Orbifold resolutions and fermion localization

TL;DR

This paper investigates how fermions behave on a regularized orbifold space by replacing singularities with spherical caps, revealing constraints on fermion configurations and their localization in the orbifold limit.

Contribution

It introduces a method to resolve orbifold singularities with spherical caps and analyzes the resulting constraints on fermion chiralities and charges.

Findings

Localized and bulk fermions emerge as the resolved space approaches the orbifold limit.

Not all fermion configurations on T^2/Z_2 admit simple resolutions.

Resolution imposes constraints on fermion chiralities and U(1) charges.

Abstract

We study the Dirac equation of chiral fermions on a regularized version of the two-dimensional T^2/Z_2 orbifold, where the conical singularities are replaced by suitable spherical caps with constant curvature. This study shows how localized and bulk fermions arise in the orbifold as the resolved space approaches the orbifold limit.
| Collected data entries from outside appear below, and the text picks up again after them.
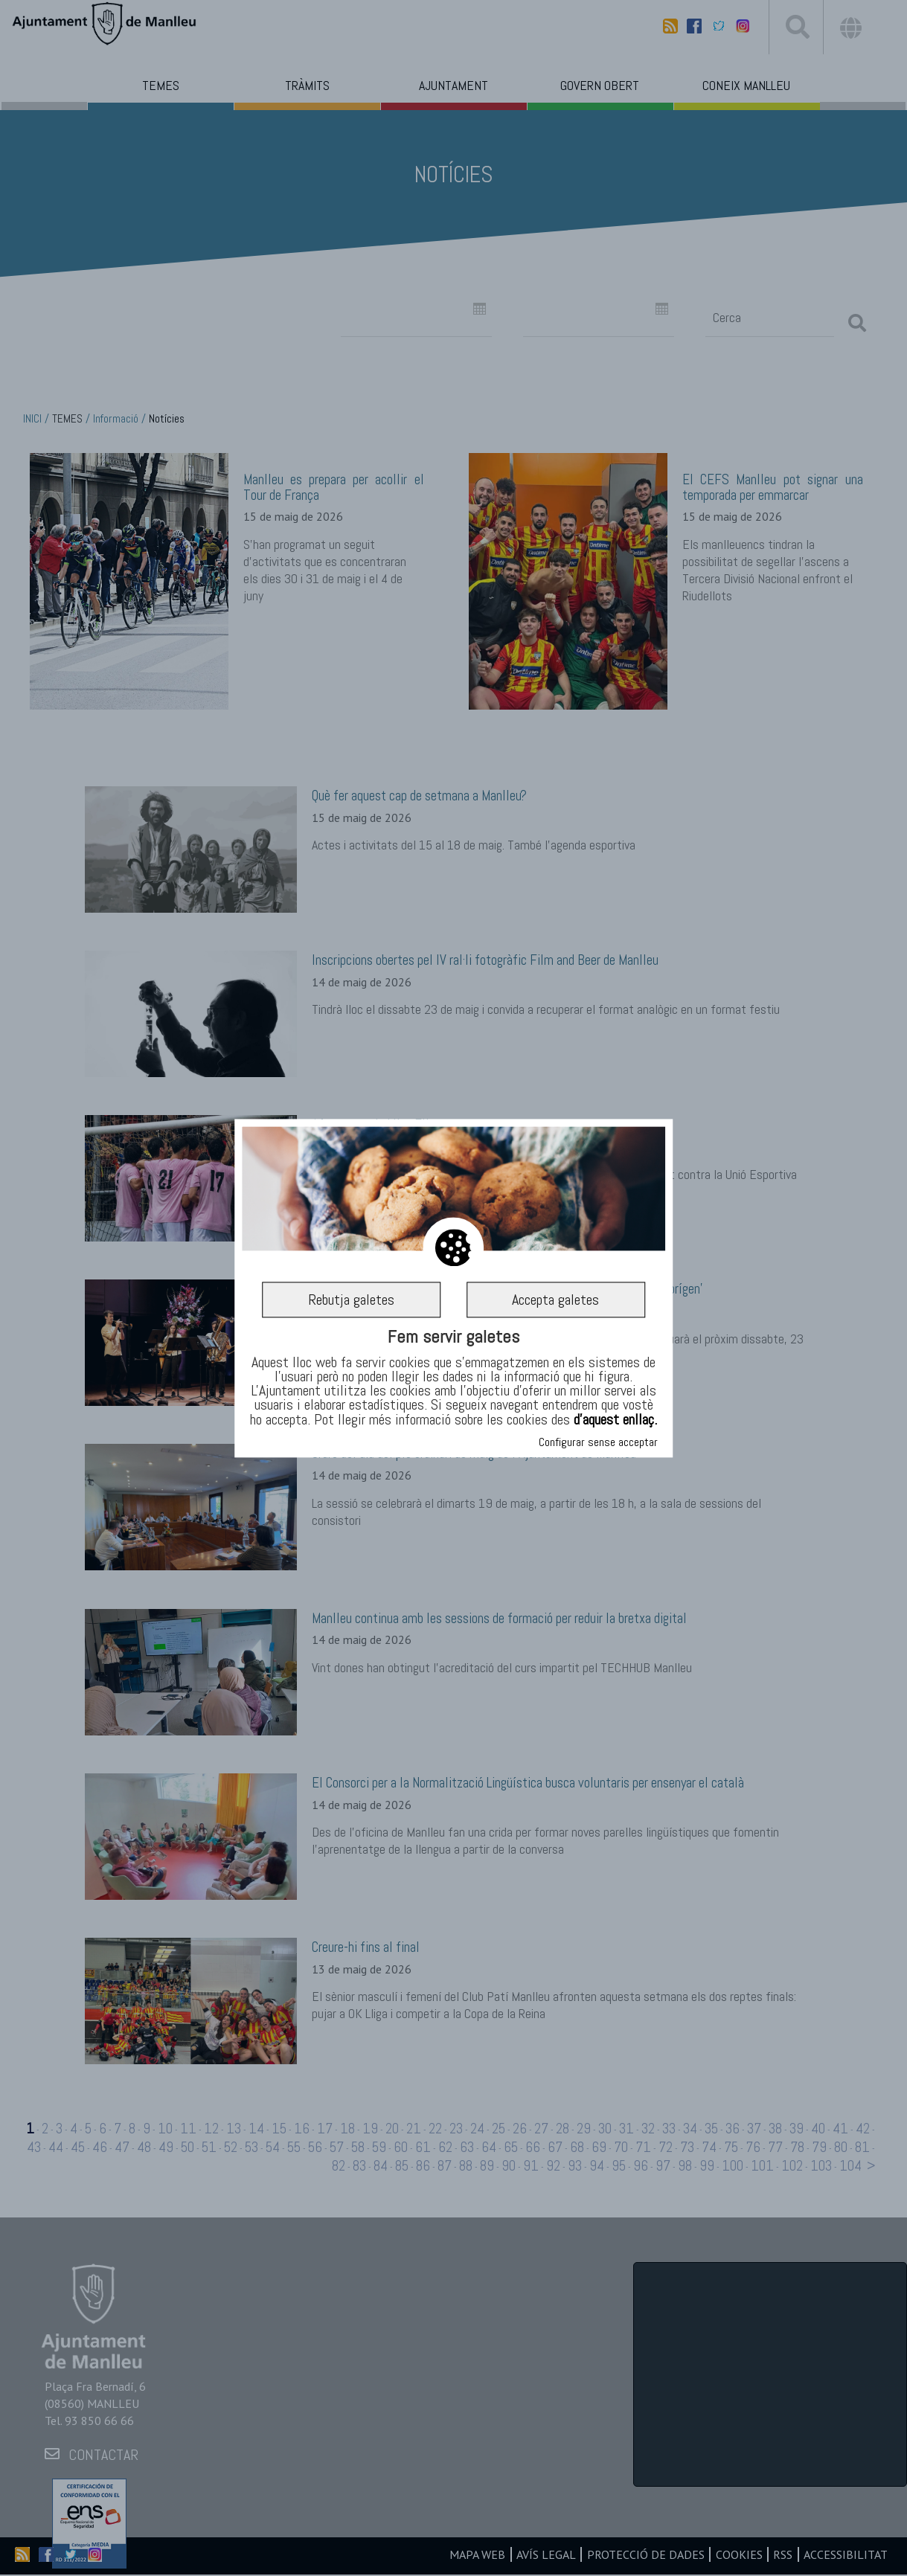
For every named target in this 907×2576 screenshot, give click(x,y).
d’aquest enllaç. (615, 1419)
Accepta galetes (555, 1299)
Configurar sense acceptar (598, 1442)
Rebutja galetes (351, 1299)
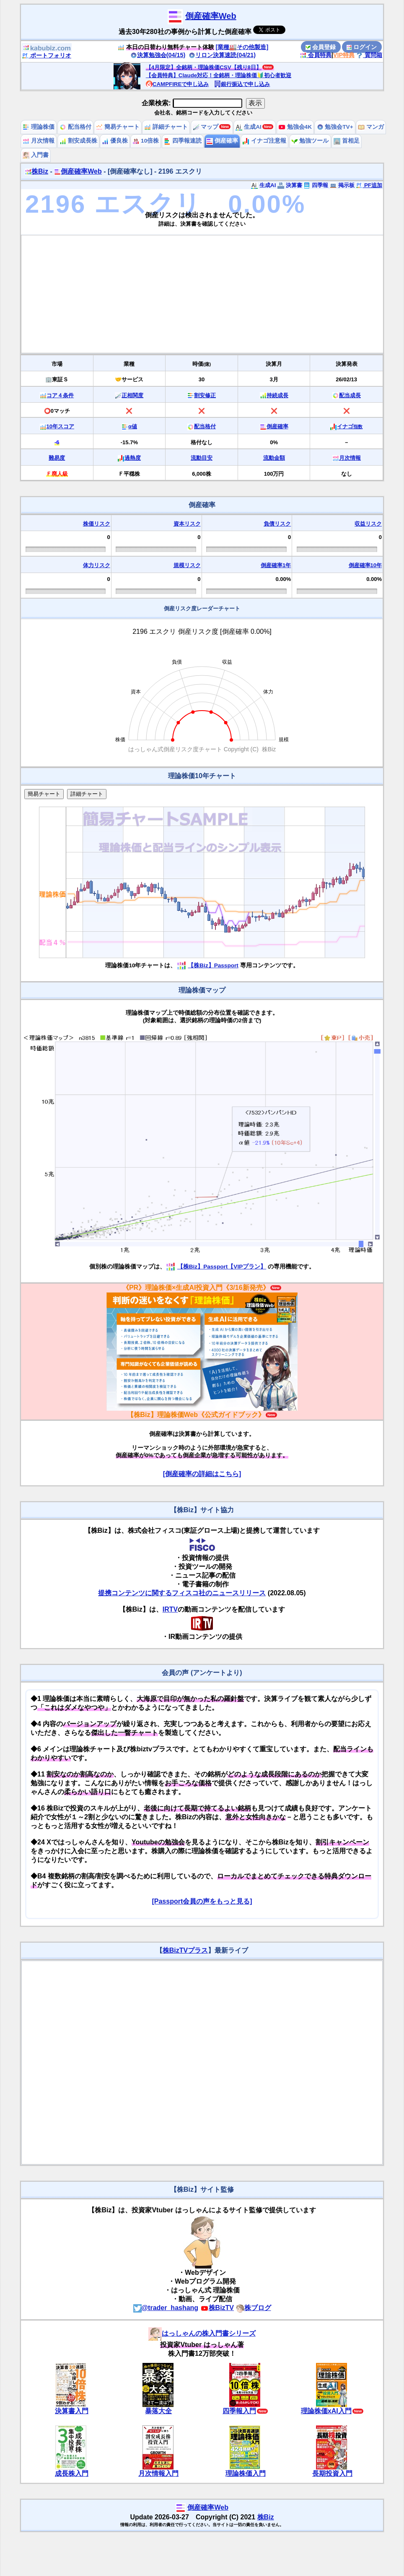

Our analysis also shows that not all possible fermion configurations on T^2/Z_2 admit such a simple resolution. We focus our study to a fermion coupled to a U(1) gauge field. It is explicitly shown how a resolution of the orbifold puts severe constraints on the allowed chiralities and U(1) charges of the massless four dimensional fermions, localized or not, that can be present in the orbifold. The limit in which T^2/Z_2 (and its corresponding resolved space) collapses to S^1/Z_2 is also studied in detail.